Now I'm working on the wash basin, which is probably also Chinese, but I have no way of knowing. However, I used the same model previously, so I know how to handle it. I mortared in the pipe through the wall for its drain this morning, so
tomorrow I should be able to complete the installation. This afternoon I did the ceiling light fittings. I think the room will look cool when it is finished - you will see in due course.

The reported sightings of Cali were confessed to be false, so I am now sure that we must accept that she has perished somehow, and that we'll never know how. Alas poor Cali, our much travelled cat, took one journey too many.
26/6/2009 - Jackson Dead.

In the 80's I was, like most other people, an avid Michael Jackson fan. I believe I bought 'Thriller' twice on vinyl, as my previous copy got lost in some marital disagreement. It's possible that I bought it again later as a CD. At that time, for me, he could do no wrong, and I still pause and listen with pleasure if I hear any of his tracks from those days. But then, sometime either just before, or just after the Bad album, which I did not buy - after Thriller I found it very weak - he lost it.

For me, Jackson was a very talented young black man. His blackness was not an issue, and I'm sure also for the vast majority of people, until he decided to try to correct it by gradually making himself paler and paler. At that point I felt that he spat in the face of the millions of young black people who regarded him as a hero. I lost all my respect for him. I do not believe all the shit about a skin disease - he looked healthy enough when he was honestly black. He was vastly successful when he was honestly black.

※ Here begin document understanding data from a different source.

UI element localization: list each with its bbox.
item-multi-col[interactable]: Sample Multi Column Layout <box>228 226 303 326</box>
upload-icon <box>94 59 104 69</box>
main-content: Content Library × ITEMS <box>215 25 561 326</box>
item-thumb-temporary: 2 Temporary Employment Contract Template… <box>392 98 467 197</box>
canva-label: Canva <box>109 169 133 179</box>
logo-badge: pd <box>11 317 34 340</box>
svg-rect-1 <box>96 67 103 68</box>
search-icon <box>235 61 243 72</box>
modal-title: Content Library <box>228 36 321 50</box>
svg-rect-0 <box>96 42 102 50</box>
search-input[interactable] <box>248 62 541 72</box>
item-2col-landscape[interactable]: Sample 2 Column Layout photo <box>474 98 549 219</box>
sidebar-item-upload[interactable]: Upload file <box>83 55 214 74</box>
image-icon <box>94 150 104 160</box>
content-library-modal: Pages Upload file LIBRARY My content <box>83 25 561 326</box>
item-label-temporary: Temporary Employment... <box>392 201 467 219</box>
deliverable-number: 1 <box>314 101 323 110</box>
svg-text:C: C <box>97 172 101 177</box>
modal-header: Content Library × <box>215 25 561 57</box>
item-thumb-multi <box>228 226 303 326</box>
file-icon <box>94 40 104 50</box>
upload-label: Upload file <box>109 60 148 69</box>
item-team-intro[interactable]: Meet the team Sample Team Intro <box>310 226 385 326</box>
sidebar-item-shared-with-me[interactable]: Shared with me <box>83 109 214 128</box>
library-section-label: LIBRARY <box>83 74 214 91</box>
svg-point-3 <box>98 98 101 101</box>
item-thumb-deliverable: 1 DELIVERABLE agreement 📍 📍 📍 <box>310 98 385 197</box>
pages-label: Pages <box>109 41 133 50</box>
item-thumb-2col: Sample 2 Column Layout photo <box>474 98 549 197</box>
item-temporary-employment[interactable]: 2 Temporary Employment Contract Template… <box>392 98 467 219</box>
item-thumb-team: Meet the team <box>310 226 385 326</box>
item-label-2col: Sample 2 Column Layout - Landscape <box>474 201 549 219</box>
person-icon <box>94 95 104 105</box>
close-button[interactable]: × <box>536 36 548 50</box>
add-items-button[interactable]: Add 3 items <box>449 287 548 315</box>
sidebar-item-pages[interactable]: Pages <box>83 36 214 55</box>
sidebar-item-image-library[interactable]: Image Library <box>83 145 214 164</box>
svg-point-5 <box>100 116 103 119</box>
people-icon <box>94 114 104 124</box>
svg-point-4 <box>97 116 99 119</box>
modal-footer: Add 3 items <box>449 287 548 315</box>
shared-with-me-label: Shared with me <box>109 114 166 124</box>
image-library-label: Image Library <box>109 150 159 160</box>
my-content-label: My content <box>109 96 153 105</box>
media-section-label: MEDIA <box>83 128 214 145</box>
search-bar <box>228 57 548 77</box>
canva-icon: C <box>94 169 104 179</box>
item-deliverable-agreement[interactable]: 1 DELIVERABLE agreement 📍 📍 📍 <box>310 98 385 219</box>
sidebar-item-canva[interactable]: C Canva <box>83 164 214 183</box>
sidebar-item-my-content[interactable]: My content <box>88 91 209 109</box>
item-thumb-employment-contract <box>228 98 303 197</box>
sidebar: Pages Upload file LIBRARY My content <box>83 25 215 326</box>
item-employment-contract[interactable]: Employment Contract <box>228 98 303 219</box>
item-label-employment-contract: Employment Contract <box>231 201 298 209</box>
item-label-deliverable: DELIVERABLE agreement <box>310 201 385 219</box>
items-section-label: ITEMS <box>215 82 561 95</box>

Racial prejudice is a disgusting and intolerable thing, but never more so than when you practice it against your own people. So for me, he died many years ago, and todays confirmation comes neither as a surprise nor as a disappointment. My grief and disillusionment are already well back in the past.
25/6/2009 - Freedom For Iran.

If I say anything about the situation in Iran, it seems like pissing in the wind. But it's important to remember that the Sha's forces (the current government and its cronies) are monitoring what's going on, and to do this they will be doing basic things like Googling for articles with titles like this over an Internet connection that is not restricted. So if you support freedom for the people of Iran, then fuck them up! Write an article with some similar title. It does not need to say anything fantastic - just tell the voters of Iran that you support their aspirations, and tell the current government that they are the new repressive Sha!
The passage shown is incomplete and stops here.